» **WORK ORDER**: A faithful copy is required: retype the records from their first line through the line with "Berufliche Bildung", and omit the pictures.

» **DATA FOR PROCESSING**:
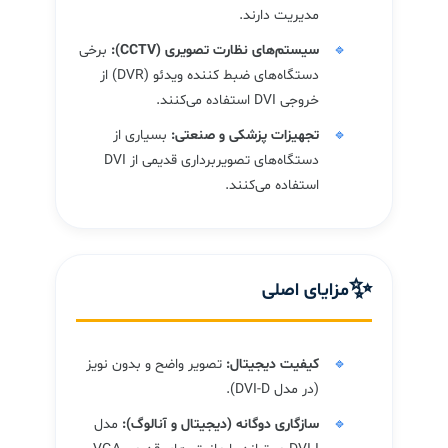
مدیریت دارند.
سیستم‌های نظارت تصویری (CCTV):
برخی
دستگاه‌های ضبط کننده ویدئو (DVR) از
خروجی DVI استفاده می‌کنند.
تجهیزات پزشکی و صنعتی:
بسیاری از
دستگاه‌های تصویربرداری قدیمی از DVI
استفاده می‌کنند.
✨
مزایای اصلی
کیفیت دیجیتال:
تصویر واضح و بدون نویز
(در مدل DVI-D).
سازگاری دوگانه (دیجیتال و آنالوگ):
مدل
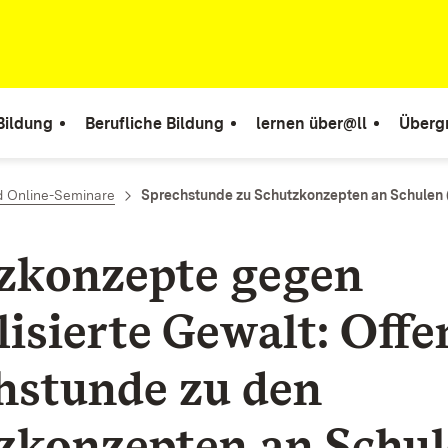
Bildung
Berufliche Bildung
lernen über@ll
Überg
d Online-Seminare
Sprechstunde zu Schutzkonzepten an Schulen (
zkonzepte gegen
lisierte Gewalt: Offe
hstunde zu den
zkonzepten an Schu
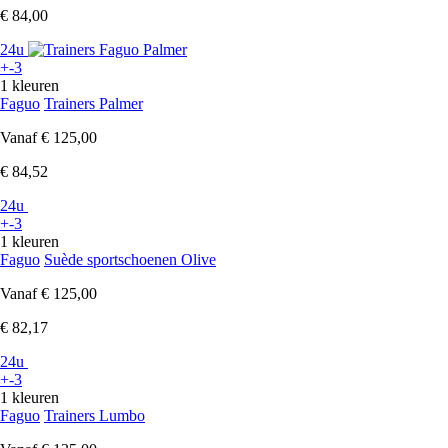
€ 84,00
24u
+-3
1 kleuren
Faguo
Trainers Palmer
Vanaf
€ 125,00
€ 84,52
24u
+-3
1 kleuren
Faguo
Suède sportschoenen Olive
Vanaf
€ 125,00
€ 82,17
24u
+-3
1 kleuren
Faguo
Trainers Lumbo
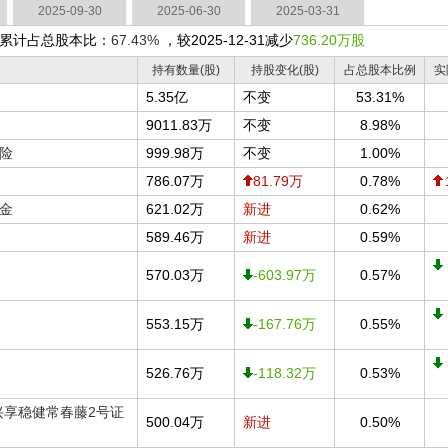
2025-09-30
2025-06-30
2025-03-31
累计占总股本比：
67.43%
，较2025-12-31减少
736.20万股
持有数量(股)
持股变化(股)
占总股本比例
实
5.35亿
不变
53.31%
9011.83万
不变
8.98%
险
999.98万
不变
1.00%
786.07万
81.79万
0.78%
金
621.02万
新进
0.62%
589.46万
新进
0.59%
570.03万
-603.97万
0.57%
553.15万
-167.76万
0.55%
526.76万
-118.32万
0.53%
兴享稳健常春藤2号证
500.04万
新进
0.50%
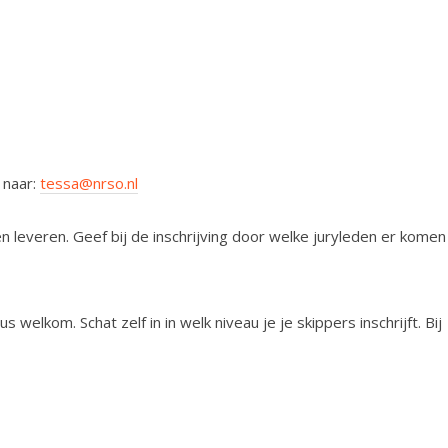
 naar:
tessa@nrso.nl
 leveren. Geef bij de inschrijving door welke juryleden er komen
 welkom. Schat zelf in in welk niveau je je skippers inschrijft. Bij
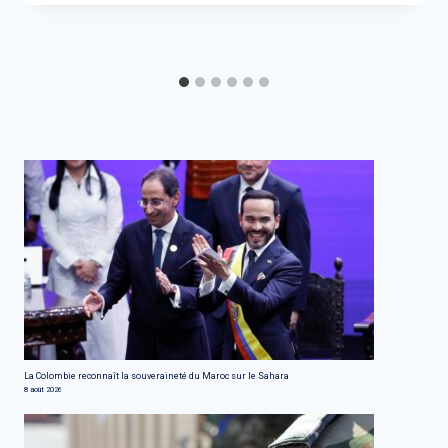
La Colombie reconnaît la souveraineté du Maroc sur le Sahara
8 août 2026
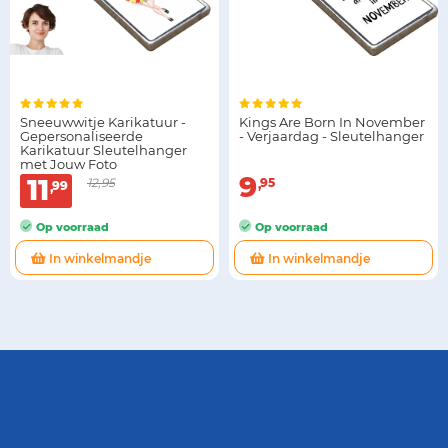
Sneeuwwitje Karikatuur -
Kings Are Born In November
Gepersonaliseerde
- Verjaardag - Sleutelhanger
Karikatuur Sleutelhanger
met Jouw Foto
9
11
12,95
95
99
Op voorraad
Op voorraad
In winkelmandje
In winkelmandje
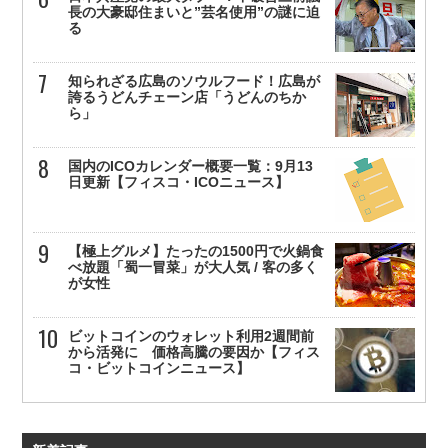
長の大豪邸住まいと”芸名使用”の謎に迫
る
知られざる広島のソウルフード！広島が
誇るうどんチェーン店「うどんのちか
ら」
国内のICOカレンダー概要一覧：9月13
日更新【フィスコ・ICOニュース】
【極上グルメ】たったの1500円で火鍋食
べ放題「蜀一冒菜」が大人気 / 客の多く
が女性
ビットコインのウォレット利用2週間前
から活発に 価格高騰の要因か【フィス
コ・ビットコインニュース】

» **PROBLEM SOLUTION**:
مدیریت دارند.
سیستم‌های نظارت تصویری (CCTV):
برخی
دستگاه‌های ضبط کننده ویدئو (DVR) از
خروجی DVI استفاده می‌کنند.
تجهیزات پزشکی و صنعتی:
بسیاری از
دستگاه‌های تصویربرداری قدیمی از DVI
استفاده می‌کنند.
✨
مزایای اصلی
کیفیت دیجیتال:
تصویر واضح و بدون نویز
(در مدل DVI-D).
سازگاری دوگانه (دیجیتال و آنالوگ):
مدل
Bildung
Berufliche Bildung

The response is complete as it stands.